[ClusterLabs] PostgreSQL Automatic Failover (PAF) v2.2.0

Thu Oct 5 21:36:34 UTC 2017

On Thu, 5 Oct 2017 21:24:36 +0200
Valentin Vidic <Valentin.Vidic at CARNet.hr> wrote:

> On Thu, Oct 05, 2017 at 08:55:59PM +0200, Jehan-Guillaume de Rorthais wrote:
> > It doesn't seems impossible, however I'm not sure of the complexity around
> > this.
> > 
> > You would have to either hack PAF and detect failover/migration or create a
> > new RA that would always be part of the transition implying your PAF RA to
> > define if it is moving elsewhere or not. 
> > 
> > It feels the complexity is quite high and would require some expert advices
> > about Pacemaker internals to avoid wrong or unrelated behaviors or race
> > conditions.
> > 
> > But, before going farther, you need to realize a failover will never be
> > transparent.
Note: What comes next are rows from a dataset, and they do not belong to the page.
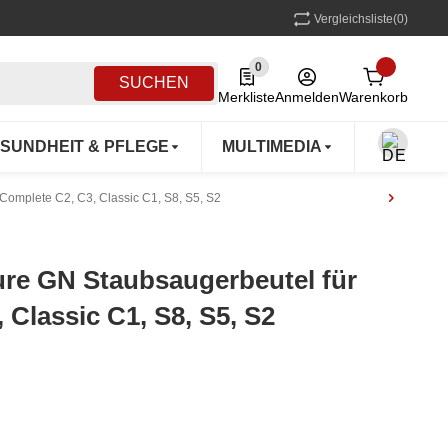
Vergleichsliste
(0)
0
0 Produkte in der Liste
SUCHEN
Merkliste
Anmelden
Warenkorb
SUNDHEIT & PFLEGE
MULTIMEDIA
OUTDOO
Complete C2, C3, Classic C1, S8, S5, S2
ure GN Staubsaugerbeutel für
 Classic C1, S8, S5, S2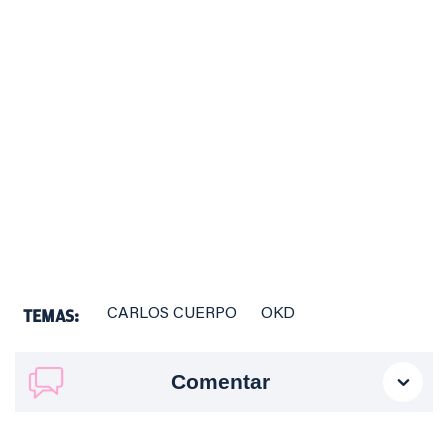
TEMAS:
CARLOS CUERPO
OKD
Comentar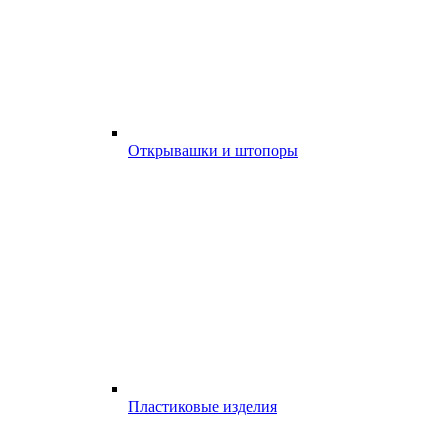
Открывашки и штопоры
Пластиковые изделия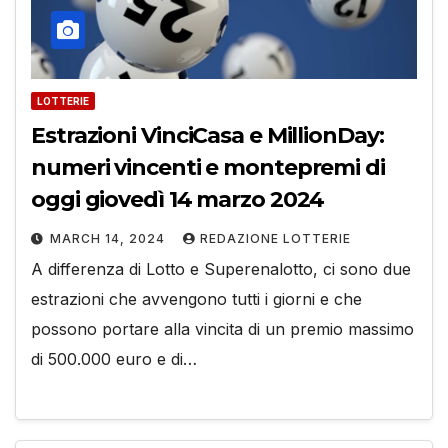
LOTTERIE
Estrazioni VinciCasa e MillionDay:
numeri vincenti e montepremi di
oggi giovedì 14 marzo 2024
MARCH 14, 2024
REDAZIONE LOTTERIE
A differenza di Lotto e Superenalotto, ci sono due
estrazioni che avvengono tutti i giorni e che
possono portare alla vincita di un premio massimo
di 500.000 euro e di…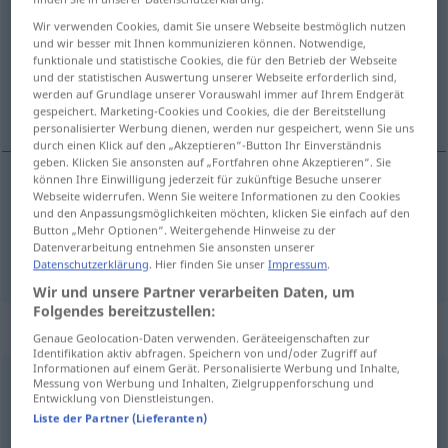
Wir verwenden Cookies, damit Sie unsere Webseite bestmöglich nutzen
Übersicht aller Übersetzungen
und wir besser mit Ihnen kommunizieren können. Notwendige,
(Für mehr Details die Übersetzung anklicken/antippen)
funktionale und statistische Cookies, die für den Betrieb der Webseite
und der statistischen Auswertung unserer Webseite erforderlich sind,
werden auf Grundlage unserer Vorauswahl immer auf Ihrem Endgerät
објашњавати, изјављивати
gespeichert. Marketing-Cookies und Cookies, die der Bereitstellung
personalisierter Werbung dienen, werden nur gespeichert, wenn Sie uns
durch einen Klick auf den „Akzeptieren“-Button Ihr Einverständnis
geben. Klicken Sie ansonsten auf „Fortfahren ohne Akzeptieren“. Sie
können Ihre Einwilligung jederzeit für zukünftige Besuche unserer
Webseite widerrufen. Wenn Sie weitere Informationen zu den Cookies
објашњавати
erklären
erläutern
und den Anpassungsmöglichkeiten möchten, klicken Sie einfach auf den
Button „Mehr Optionen“. Weitergehende Hinweise zu der
Datenverarbeitung entnehmen Sie ansonsten unserer
изјављивати
erklären
bekannt machen
Datenschutzerklärung
. Hier finden Sie unser
Impressum
.
Wir und unsere Partner verarbeiten Daten, um
Folgendes bereitzustellen:
Synonyme für "erklären"
Genaue Geolocation-Daten verwenden. Geräteeigenschaften zur
Identifikation aktiv abfragen. Speichern von und/oder Zugriff auf
Informationen auf einem Gerät. Personalisierte Werbung und Inhalte,
Messung von Werbung und Inhalten, Zielgruppenforschung und
(auf etwas) zurückgehen
,
(sich einer Sache) verdanken
Entwicklung von Dienstleistungen.
Liste der Partner (Lieferanten)
(besonders) betonen
,
(sich) wiederholen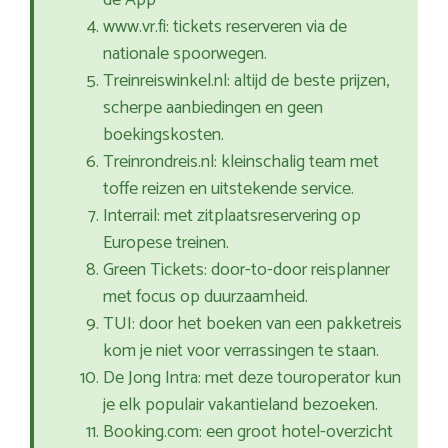
de App
www.vr.fi: tickets reserveren via de
nationale spoorwegen.
Treinreiswinkel.nl: altijd de beste prijzen,
scherpe aanbiedingen en geen
boekingskosten.
Treinrondreis.nl: kleinschalig team met
toffe reizen en uitstekende service.
Interrail: met zitplaatsreservering op
Europese treinen.
Green Tickets: door-to-door reisplanner
met focus op duurzaamheid.
TUI: door het boeken van een pakketreis
kom je niet voor verrassingen te staan.
De Jong Intra: met deze touroperator kun
je elk populair vakantieland bezoeken.
Booking.com: een groot hotel-overzicht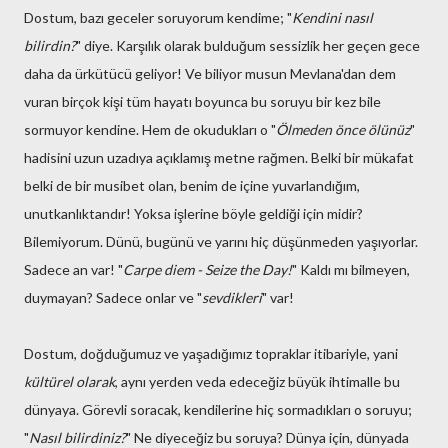
Dostum, bazı geceler soruyorum kendime; "
Kendini nasıl
bilirdin?
" diye. Karşılık olarak bulduğum sessizlik her geçen gece
daha da ürkütücü geliyor! Ve biliyor musun Mevlana'dan dem
vuran birçok kişi tüm hayatı boyunca bu soruyu bir kez bile
sormuyor kendine. Hem de okudukları o "
Ölmeden önce ölünüz
"
hadisini uzun uzadıya açıklamış metne rağmen. Belki bir mükafat
belki de bir musibet olan, benim de içine yuvarlandığım,
unutkanlıktandır! Yoksa işlerine böyle geldiği için midir?
Bilemiyorum. Dünü, bugünü ve yarını hiç düşünmeden yaşıyorlar.
Sadece an var! "
Carpe diem - Seize the Day!
" Kaldı mı bilmeyen,
duymayan? Sadece onlar ve "
sevdikleri
" var!
Dostum, doğduğumuz ve yaşadığımız topraklar itibariyle, yani
kültürel olarak
, aynı yerden veda edeceğiz büyük ihtimalle bu
dünyaya. Görevli soracak, kendilerine hiç sormadıkları o soruyu;
"
Nasıl bilirdiniz?
" Ne diyeceğiz bu soruya? Dünya için, dünyada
Especially one that would trigger randomly outside of your
> > control.  
> 
> Yes, I was thinking more about manual failover, for example to upgrade
> the postgresql master.  RA for pgbouncer would wait for all active
> queries to finish and queue all new queries.  Once there is nothing
> running on the master anymore, another slave is activated and pgbouncer
> would than resume queries there.

OK. Then for a manual and controlled switchover, I suppose the best option is
to keep things simple and add two more steps to your blueprint:

* one to pause the client connection before the "pcs resource move --master
  --wait <rsc_id> [node]"
* one to resume them as soon as the "pcs resource move" finised.

Obviously, this could be scripted to make controls, checks and actions faster.